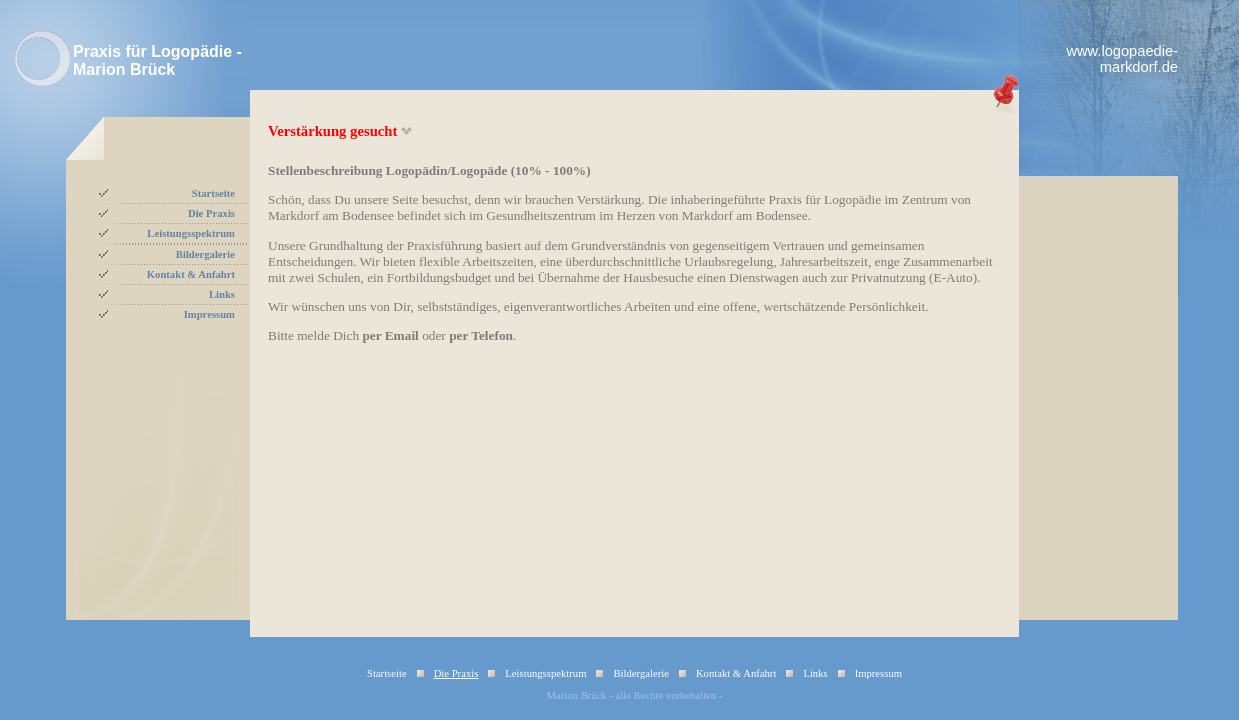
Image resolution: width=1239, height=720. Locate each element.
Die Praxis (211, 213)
===============
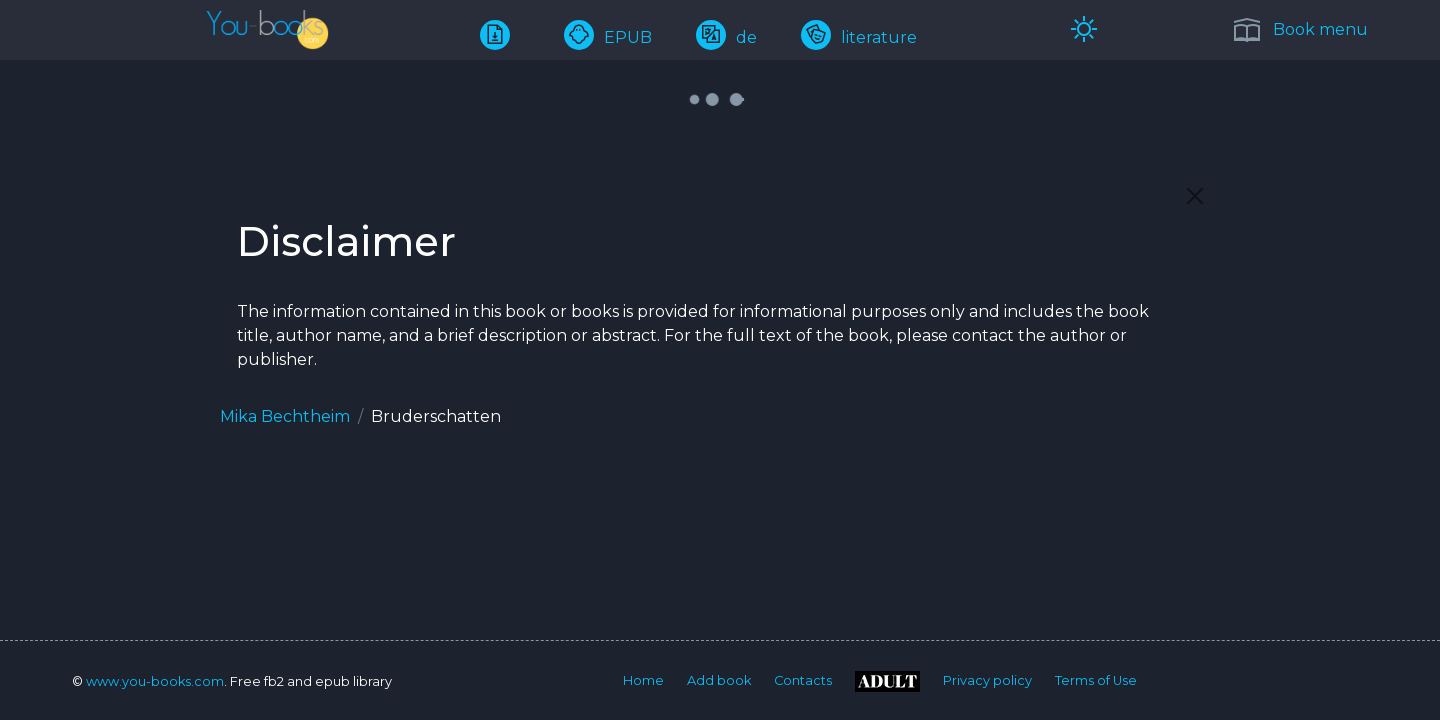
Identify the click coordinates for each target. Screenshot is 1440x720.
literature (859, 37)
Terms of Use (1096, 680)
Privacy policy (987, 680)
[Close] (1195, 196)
===============
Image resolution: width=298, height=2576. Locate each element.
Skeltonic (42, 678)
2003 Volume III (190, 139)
===============
*PROBLEM TO WORK ON*.
Please find all lines of the entries that hold the string "width" and copy them.

*RESPONSE TO THE TASK*.
Image resolution: width=1239, height=720. Locate each element.
Image resolution: width=298, height=2576. Locate each element.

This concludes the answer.